→ DATA FOR ANALYSIS:
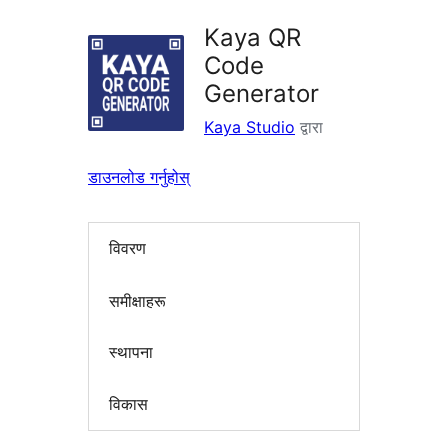
Kaya QR
Code
Generator
Kaya Studio
द्वारा
डाउनलोड गर्नुहोस्
विवरण
समीक्षाहरू
स्थापना
विकास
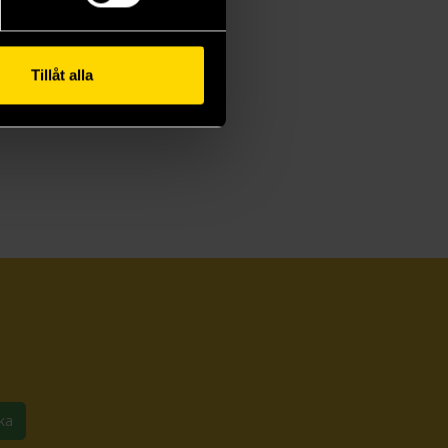
Tillåt alla
ka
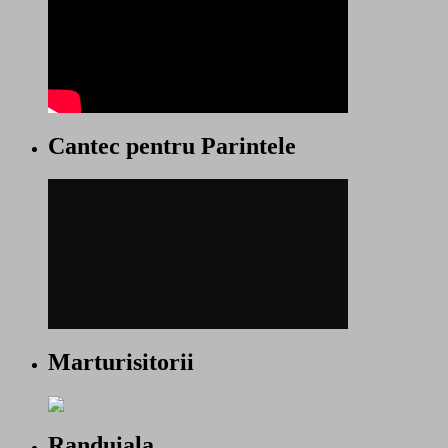
Cantec pentru Parintele
Marturisitorii
Randuiala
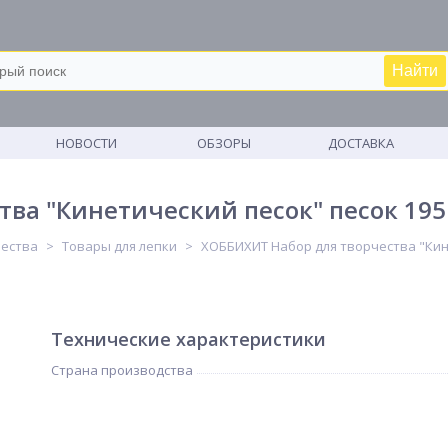
Найти
М
НОВОСТИ
ОБЗОРЫ
ДОСТАВКА
ва "Кинетический песок" песок 195г
чества
Товары для лепки
ХОББИХИТ Набор для творчества "Кине
Технические характеристики
Страна производства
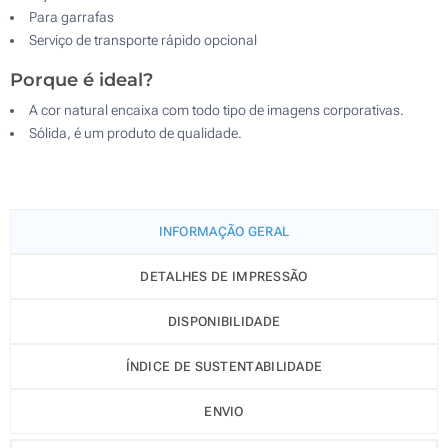
Para garrafas
Serviço de transporte rápido opcional
Porque é ideal?
A cor natural encaixa com todo tipo de imagens corporativas.
Sólida, é um produto de qualidade.
INFORMAÇÃO GERAL
DETALHES DE IMPRESSÃO
DISPONIBILIDADE
ÍNDICE DE SUSTENTABILIDADE
ENVIO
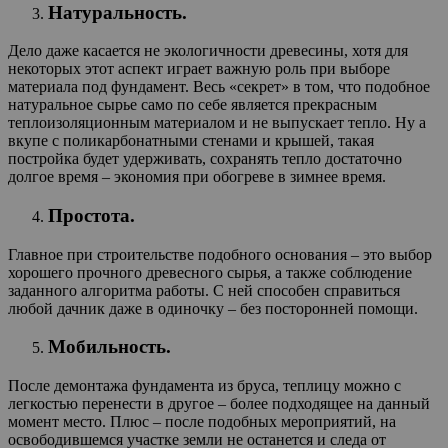
Натуральность.
Дело даже касается не экологичности древесины, хотя для
некоторых этот аспект играет важную роль при выборе
материала под фундамент. Весь «секрет» в том, что подобное
натуральное сырье само по себе является прекрасным
теплоизоляционным материалом и не выпускает тепло. Ну а
вкупе с поликарбонатными стенами и крышей, такая
постройка будет удерживать, сохранять тепло достаточно
долгое время – экономия при обогреве в зимнее время.
Простота.
Главное при строительстве подобного основания – это выбор
хорошего прочного древесного сырья, а также соблюдение
заданного алгоритма работы. С ней способен справиться
любой дачник даже в одиночку – без посторонней помощи.
Мобильность.
После демонтажа фундамента из бруса, теплицу можно с
легкостью перенести в другое – более подходящее на данный
момент место. Плюс – после подобных мероприятий, на
освободившемся участке земли не останется и следа от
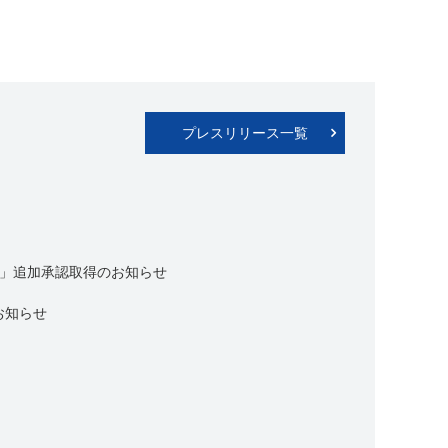
プレスリリース一覧
用量」追加承認取得のお知らせ
お知らせ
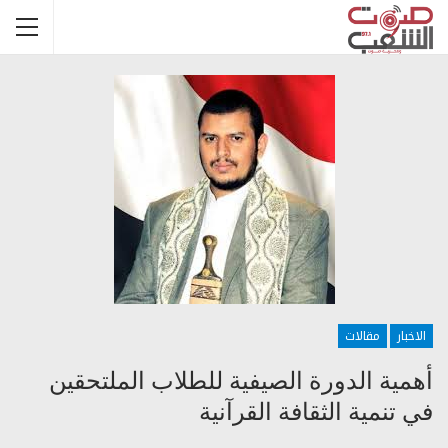
الاخبار
مقالات
أهمية الدورة الصيفية للطلاب الملتحقين
في تنمية الثقافة القرآنية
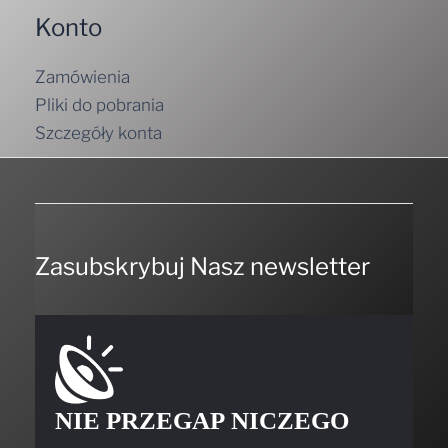
Konto
Zamówienia
Pliki do pobrania
Szczegóły konta
Zasubskrybuj Nasz newsletter
NIE PRZEGAP NICZEGO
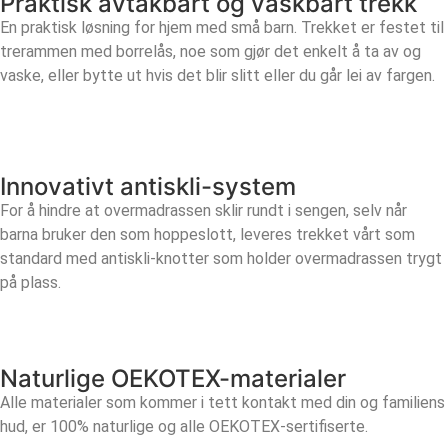
Praktisk avtakbart og vaskbart trekk
En praktisk løsning for hjem med små barn. Trekket er festet til
trerammen med borrelås, noe som gjør det enkelt å ta av og
vaske, eller bytte ut hvis det blir slitt eller du går lei av fargen.
Innovativt antiskli-system
For å hindre at overmadrassen sklir rundt i sengen, selv når
barna bruker den som hoppeslott, leveres trekket vårt som
standard med antiskli-knotter som holder overmadrassen trygt
på plass.
Naturlige OEKOTEX-materialer
Alle materialer som kommer i tett kontakt med din og familiens
hud, er 100% naturlige og alle OEKOTEX-sertifiserte.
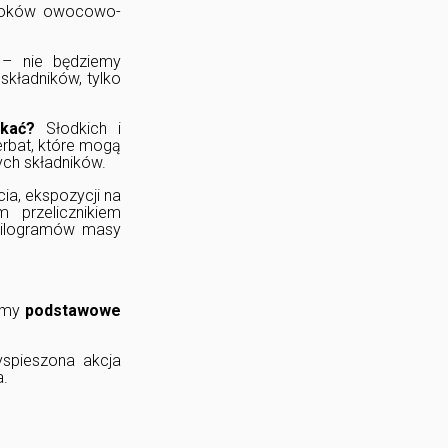
e soków owocowo-
– nie będziemy
kładników, tylko
nikać?
Słodkich i
erbat, które mogą
ych składników.
ia, ekspozycji na
 przelicznikiem
 kilogramów masy
iamy
podstawowe
yspieszona akcja
a.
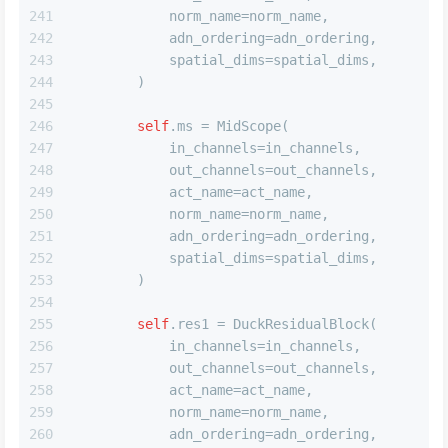
241
            norm_name=norm_name,
242
            adn_ordering=adn_ordering,
243
            spatial_dims=spatial_dims,
244
        )
245
246
self
.ms = MidScope(
247
            in_channels=in_channels,
248
            out_channels=out_channels,
249
            act_name=act_name,
250
            norm_name=norm_name,
251
            adn_ordering=adn_ordering,
252
            spatial_dims=spatial_dims,
253
        )
254
255
self
.res1 = DuckResidualBlock(
256
            in_channels=in_channels,
257
            out_channels=out_channels,
258
            act_name=act_name,
259
            norm_name=norm_name,
260
            adn_ordering=adn_ordering,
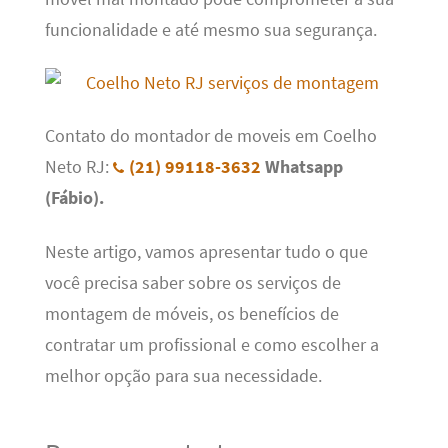
funcionalidade e até mesmo sua segurança.
Contato do montador de moveis em Coelho
Neto RJ:
(21) 99118-3632
Whatsapp
(Fábio).
Neste artigo, vamos apresentar tudo o que
você precisa saber sobre os serviços de
montagem de móveis, os benefícios de
contratar um profissional e como escolher a
melhor opção para sua necessidade.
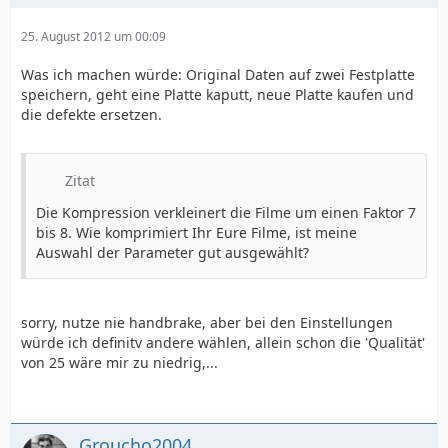
25. August 2012 um 00:09
Was ich machen würde: Original Daten auf zwei Festplatte
speichern, geht eine Platte kaputt, neue Platte kaufen und
die defekte ersetzen.
Zitat
Die Kompression verkleinert die Filme um einen Faktor 7
bis 8. Wie komprimiert Ihr Eure Filme, ist meine
Auswahl der Parameter gut ausgewählt?
sorry, nutze nie handbrake, aber bei den Einstellungen
würde ich definitv andere wählen, allein schon die 'Qualität'
von 25 wäre mir zu niedrig,...
Groucho2004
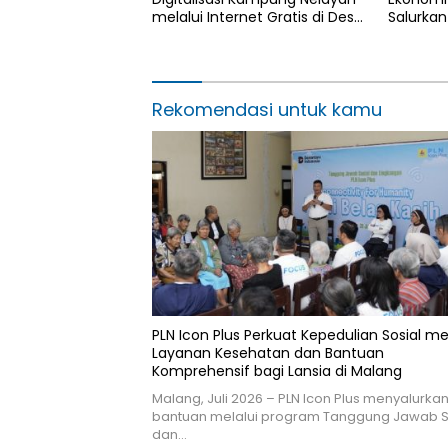
melalui Internet Gratis di Desa
Salurkan
Nelayan Rajatama
4.000 Po
Aceh di
Rekomendasi untuk kamu
PLN Icon Plus Perkuat Kepedulian Sosial me
Layanan Kesehatan dan Bantuan
Komprehensif bagi Lansia di Malang
Malang, Juli 2026 – PLN Icon Plus menyalurka
bantuan melalui program Tanggung Jawab S
dan…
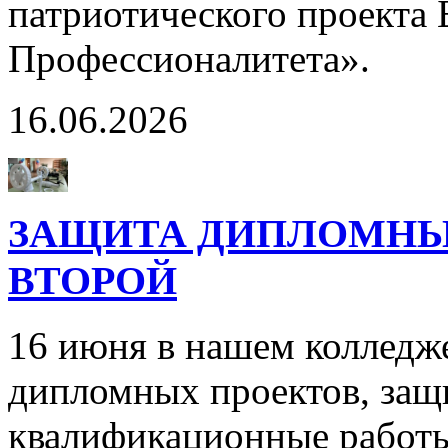
патриотического проекта
Профессионалитета».
16.06.2026
ЗАЩИТА ДИПЛОМНЫХ
ВТОРОЙ
16 июня в нашем колледж
дипломных проектов, защ
квалификационные работы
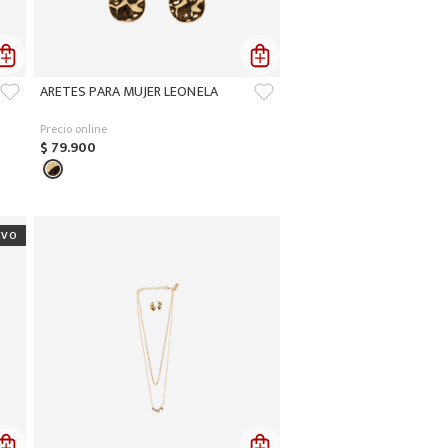
ARETES PARA MUJER LEONELA
Precio online
$
79
.
900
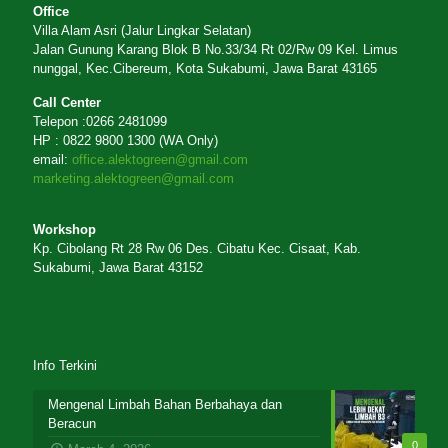
Office
Villa Alam Asri (Jalur Lingkar Selatan)
Jalan Gunung Karang Blok B No.33/34 Rt 02/Rw 09 Kel. Limus
nunggal, Kec.Cibereum, Kota Sukabumi, Jawa Barat 43165
Call Center
Telepon :0266 2481099
HP : 0822 9800 1300 (WA Only)
email:
office.alektogreen@gmail.com
marketing.alektogreen@gmail.com
Workshop
Kp. Cibolang Rt 28 Rw 06 Des. Cibatu Kec. Cisaat, Kab.
Sukabumi, Jawa Barat 43152
Info Terkini
Mengenal Limbah Bahan Berbahaya dan
Beracun
0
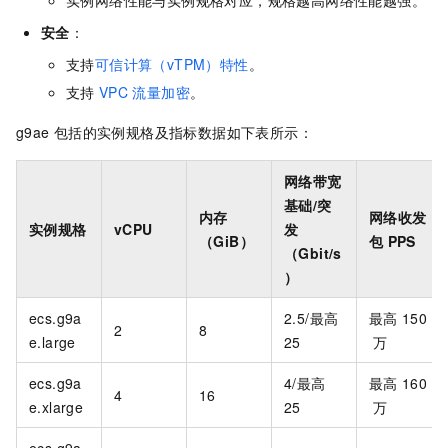
实例网络性能与实例规格对应，规格越高网络性能越强。
安全
：
支持
可信计算（vTPM）特性
。
支持
VPC
流量加密
。
g9ae
包括的实例规格及指标数据如下表所示：
网络带宽
基础/突
内存
网络收发
实例规格
vCPU
发
（GiB）
包
PPS
（Gbit/s
）
ecs.g9a
2.5/最高
最高
150
2
8
e.large
25
万
ecs.g9a
4/最高
最高
160
4
16
e.xlarge
25
万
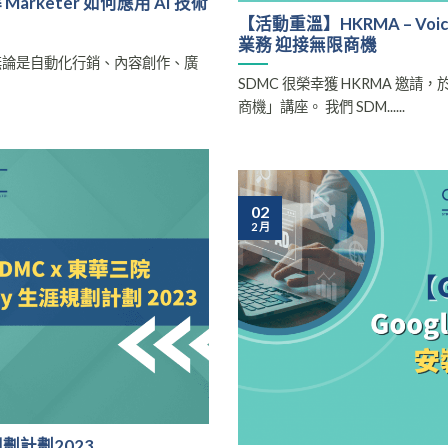
arketer 如何應用 AI 技術
【活動重溫】HKRMA – Voice 
業務 迎接無限商機
無論是自動化行銷、內容創作、廣
SDMC 很榮幸獲 HKRMA 邀請
商機」講座。 我們 SDM......
02
2 月
劃計劃2023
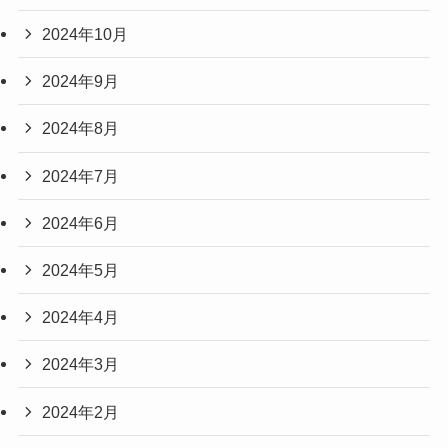
2024年10月
2024年9月
2024年8月
2024年7月
2024年6月
2024年5月
2024年4月
2024年3月
2024年2月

→ TRY IT: Each line of the listing above that contains the word "overmadrassen" counts once; please give the total and nothing more.

→ WRITTEN SOLUTION: 2